Princeton held its first GPU hackathon on campus from June 24 to 28, organized and hosted by the Princeton Institute for Computational Science and Engineering (PICSciE), and co-sponsored by NVIDIA and the Oak Ridge Leadership Computing Facility (OLCF).
Most people know Graphical Processing Units (GPUs) as the graphics cards in their desktop computer or the graphics engines in their game consoles. However, in recent years, GPUs have become exciting to those in computationally intensive scientific fields for their potential to surpass the abilities of conventional Central Processing Units (CPUs) and supercharge the performance and speed of research codes and algorithms.
Said Ian Cosden, manager of Princeton’s Research Software Engineering Group, “After hearing about the first few successful hackathons at other institutions a couple of years ago, I started the discussion with the lead organizers at OLCF and NVIDIA about bringing this kind of five-day coding marathon to Princeton. It took over a year of planning and sorting out logistics to make it happen, but now Princeton is just one of 11 hackathon sites worldwide and one of just six in the United States lucky enough to host such an event.”
The hackathon will bring experts from industry, academia and national labs to campus, working together to port research code to GPUs or to optimize code already running on GPUs. Attendees applied as teams of three or more developers; those selected will work alongside two mentors with GPU programming expertise to improve and accelerate the groups’ existing research codes.

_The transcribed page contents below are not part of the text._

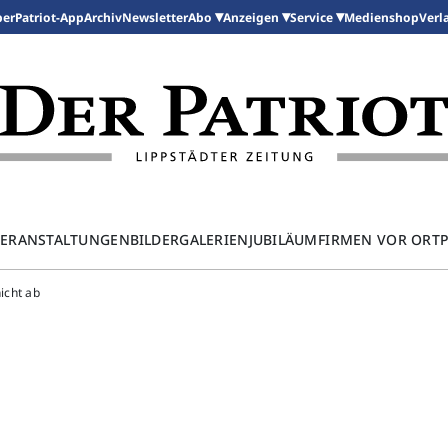
per
Patriot-App
Archiv
Newsletter
Medienshop
Abo
Anzeigen
Service
Verl
ERANSTALTUNGEN
BILDERGALERIEN
JUBILÄUM
FIRMEN VOR ORT
nicht ab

“Sometimes porting code to the GPU can be daunting to those who don’t have the experience,” explained Cosden. “This event is specifically designed to quickly bring research software developers up to speed by working with experts on their code. Given the current architectural trends in High Performance Computing (HPC), this provides a huge opportunity to accelerate and advance science in ways that research groups alone sometimes struggle to achieve.”
PICSciE’s newly hired Research Software & Computing Training Specialist Gabe Perez-Giz is co-leading the hackathon. “Though originally designed for gaming, GPUs can also do vastly more scientific calculations in the same amount of time as ordinary CPUs, and can run existing calculations much faster,” said Perez-Giz. “Unfortunately, most researchers lack the specialized skills to program GPUs. The hackathon aims to close that skills gap by pairing researchers with GPU experts who will help get their codes GPU-ready in an intensive five-day sprint.”

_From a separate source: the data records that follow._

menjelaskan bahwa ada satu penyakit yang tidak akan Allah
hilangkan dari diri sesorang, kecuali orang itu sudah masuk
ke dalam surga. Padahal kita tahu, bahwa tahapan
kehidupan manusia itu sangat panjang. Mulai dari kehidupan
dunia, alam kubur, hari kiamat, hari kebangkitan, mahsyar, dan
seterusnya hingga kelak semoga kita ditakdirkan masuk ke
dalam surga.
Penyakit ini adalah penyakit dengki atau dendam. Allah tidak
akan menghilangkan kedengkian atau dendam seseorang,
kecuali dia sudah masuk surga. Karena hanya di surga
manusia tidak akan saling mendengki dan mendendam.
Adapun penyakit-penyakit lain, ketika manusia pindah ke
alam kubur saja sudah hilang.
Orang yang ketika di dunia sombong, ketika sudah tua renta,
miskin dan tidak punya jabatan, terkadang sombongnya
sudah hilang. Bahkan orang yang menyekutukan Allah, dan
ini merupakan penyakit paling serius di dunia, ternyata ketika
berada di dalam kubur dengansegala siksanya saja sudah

Alex Chen, a postdoctoral research associate in Princeton’s Department of Astrophysical Sciences, is looking forward to the event. “This will be my first hackathon. I have been using GPUs in my research for a while to study the physics of neutron stars and they allow me to run simulations on my personal workstation that would normally require more than ~1000 CPU cores. The reason I applied to attend the GPU Hackathon is both to challenge myself, and to help my colleagues learn GPU programming, so that they can benefit from this technology as well.”
Lucas Sawade, a first-year geosciences graduate student in Princeton’s Theoretical & Computational Seismology Research Group, said that he applied mostly to help the main developer of the SPECFEM-X seismic wave modeling software make the shift from CPUs to GPUs for the acceleration of the software’s simulations.

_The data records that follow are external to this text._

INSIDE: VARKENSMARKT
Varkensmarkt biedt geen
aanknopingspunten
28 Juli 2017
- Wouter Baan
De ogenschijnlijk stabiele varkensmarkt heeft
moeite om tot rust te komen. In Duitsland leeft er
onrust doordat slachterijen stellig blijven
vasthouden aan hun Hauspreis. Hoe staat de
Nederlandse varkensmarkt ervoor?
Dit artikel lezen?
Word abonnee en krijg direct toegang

Sawade said, “[T]his is a stellar opportunity to get into writing GPU-driven software with hands-on experience and expert guidance. When you take a look at the hardware installed in most High Performance Computing clusters nowadays, it becomes very clear that the future of scientific computation is facilitated by GPUs.”
“Hackathons are highly worthwhile, because access to the world’s fastest computers invariably requires GPU acceleration,” said Jeroen Tromp, director of PICSciE and the Blair Professor of Geology, professor of geosciences and applied and computational mathematics. “Thus, hackathons enable Princeton researchers to ‘graduate’ from local computational resources to more substantial national resources.”
“I’m looking forward to the new skills and techniques that researchers in my group will learn at this hackathon,” said Anatoly Spitkovsky, professor of astrophysical sciences. “We are going to be upgrading several big codes used in the group to GPUs in the coming year to respond to the shifting computational landscape at the national centers. Hands-on learning in the hackathon format is probably the best way to jumpstart this effort.”
Said Cosden, “The success stories I’ve heard completely sold me on the effectiveness of this hackathon format. Combining direct mentoring, agile programming practices, and concentrated team effort, these hackathons have the ability to enable researchers to make considerable gains porting their code to GPUs in just five days.”
“We had to turn away some applicants because of space, so we’re hoping to see this become an annual event,” he added. “People recognize the exciting potential of GPU programming as a catalyst for more and newer science.”